Post-deployment actions

Handle node key expiry

Tailscale nodes have a default node key expiry time of 180 days. Nodes require re-authentication after key expiry to avoid connection losses and application downtime. There is an option to disable node key expiry if necessary. For more details, see Node key expiry documentation.

Handle auth key expiry

Auth keys are used to register new nodes into your Tailscale network. The default expiry time for auth keys is 90 days, but nodes remain connected even after auth key expiry. This becomes an issue only if the Tailscale Proxy component is redeployed or restarted.

Update port mapping configurations

If you want to add a new private endpoint to your network and access it via the same Tailscale proxy within Choreo, you must add a new port mapping entry in the port mapping configuration of your Tailscale proxy deployment.

Best practices

Configure health checks

Since the Tailscale proxy acts as a forward proxy, it is important to configure health checks. You can use one of the open ports of the TCP forwarder as a health endpoint. For details on how to set up health probes in Choreo, see Set up health checks.

Use Tailscale ACLs

You can use Tailscale ACLs to precisely manage permission for users and devices on your Tailnet.
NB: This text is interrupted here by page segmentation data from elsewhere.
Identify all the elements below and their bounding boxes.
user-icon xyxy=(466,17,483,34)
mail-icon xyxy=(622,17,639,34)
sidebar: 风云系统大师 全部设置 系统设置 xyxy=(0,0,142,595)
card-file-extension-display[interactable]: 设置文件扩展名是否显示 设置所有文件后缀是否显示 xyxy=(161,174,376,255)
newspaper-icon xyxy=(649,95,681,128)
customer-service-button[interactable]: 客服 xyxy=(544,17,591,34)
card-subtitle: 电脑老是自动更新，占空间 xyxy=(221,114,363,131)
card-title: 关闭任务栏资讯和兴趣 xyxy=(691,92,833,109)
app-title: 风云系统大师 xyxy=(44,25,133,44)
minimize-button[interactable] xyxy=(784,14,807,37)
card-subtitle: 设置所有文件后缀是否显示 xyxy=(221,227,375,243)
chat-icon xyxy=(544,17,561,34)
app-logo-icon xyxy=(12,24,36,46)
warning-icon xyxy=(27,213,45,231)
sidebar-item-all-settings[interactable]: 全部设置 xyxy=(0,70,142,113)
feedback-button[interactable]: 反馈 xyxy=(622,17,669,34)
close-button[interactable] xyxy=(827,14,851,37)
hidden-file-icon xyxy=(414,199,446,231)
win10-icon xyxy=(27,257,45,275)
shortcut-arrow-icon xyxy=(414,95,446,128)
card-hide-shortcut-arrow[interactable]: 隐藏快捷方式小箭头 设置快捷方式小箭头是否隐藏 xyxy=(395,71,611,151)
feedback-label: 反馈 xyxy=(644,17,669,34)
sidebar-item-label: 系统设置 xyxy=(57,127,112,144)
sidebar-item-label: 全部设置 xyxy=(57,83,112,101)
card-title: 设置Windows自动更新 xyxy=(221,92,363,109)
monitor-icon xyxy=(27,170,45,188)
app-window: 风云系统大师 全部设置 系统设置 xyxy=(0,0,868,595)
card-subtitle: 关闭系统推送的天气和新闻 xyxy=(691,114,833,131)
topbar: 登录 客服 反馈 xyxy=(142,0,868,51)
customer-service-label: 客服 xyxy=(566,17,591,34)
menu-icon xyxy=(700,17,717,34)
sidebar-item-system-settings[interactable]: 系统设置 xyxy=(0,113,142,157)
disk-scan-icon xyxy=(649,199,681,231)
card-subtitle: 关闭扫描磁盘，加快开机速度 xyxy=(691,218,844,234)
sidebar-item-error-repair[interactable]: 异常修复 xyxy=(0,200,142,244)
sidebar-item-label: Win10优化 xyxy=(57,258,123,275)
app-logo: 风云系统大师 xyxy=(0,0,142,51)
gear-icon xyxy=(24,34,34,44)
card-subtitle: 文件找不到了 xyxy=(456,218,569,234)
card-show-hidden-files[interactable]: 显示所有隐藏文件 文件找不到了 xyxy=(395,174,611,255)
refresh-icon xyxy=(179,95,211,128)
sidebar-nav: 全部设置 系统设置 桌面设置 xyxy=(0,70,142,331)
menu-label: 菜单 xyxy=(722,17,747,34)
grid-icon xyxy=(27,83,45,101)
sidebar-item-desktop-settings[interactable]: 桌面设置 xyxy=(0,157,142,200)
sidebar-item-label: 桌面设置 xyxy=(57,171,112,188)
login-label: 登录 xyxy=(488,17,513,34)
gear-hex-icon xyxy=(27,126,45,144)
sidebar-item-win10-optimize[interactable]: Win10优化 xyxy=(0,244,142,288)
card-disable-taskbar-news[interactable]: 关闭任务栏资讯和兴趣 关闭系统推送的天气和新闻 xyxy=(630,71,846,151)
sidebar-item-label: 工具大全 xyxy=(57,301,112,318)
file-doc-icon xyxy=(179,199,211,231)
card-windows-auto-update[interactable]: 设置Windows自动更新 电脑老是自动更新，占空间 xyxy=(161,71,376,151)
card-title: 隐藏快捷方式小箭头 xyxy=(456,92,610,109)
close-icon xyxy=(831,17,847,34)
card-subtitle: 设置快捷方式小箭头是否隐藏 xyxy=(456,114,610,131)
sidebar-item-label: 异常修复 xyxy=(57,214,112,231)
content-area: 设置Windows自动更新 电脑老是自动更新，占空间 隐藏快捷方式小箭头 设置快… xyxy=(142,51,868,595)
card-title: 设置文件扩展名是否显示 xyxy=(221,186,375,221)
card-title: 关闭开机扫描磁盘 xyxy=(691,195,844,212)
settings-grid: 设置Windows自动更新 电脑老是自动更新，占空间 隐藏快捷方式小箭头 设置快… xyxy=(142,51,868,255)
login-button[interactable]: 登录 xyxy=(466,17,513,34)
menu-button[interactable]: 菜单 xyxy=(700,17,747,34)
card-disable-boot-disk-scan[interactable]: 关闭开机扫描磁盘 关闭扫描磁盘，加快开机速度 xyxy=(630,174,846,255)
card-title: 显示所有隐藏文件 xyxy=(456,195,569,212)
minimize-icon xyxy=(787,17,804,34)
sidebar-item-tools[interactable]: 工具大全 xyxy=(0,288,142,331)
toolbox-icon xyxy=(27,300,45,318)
Disable scale-to-zero for the Tailscale proxy

It is recommended to disable Scale-to-Zero for the Tailscale proxy because it acts as a forward proxy and should always be up and running to make consistent connections with the Tailscale VPN mesh. If you enable Scale-to-Zero, you may experience service downtime.

Run multiple replicas with HPA (horizontal pod autoscaler)

To achieve high availability and resiliency for the Tailscale proxy, you must run multiple replicas with HPA. To configure multiple replicas for the Tailscale proxy component, go to the Scaling page under DevOps. For more details, see Autoscale component replicas

Security best practices

Before deploying the Tailscale proxy in production environments, it is recommended to follow the Tailscale production best practices and security best practices.


Choreo blocks incoming connections from other nodes in your Tailnet to the Tailscale proxy to prevent access to your project’s namespace in the Choreo cloud data plane.

Troubleshoot issues

For assistance in resolving common Tailscale proxy issues, see Troubleshoot Tailscale proxy issues.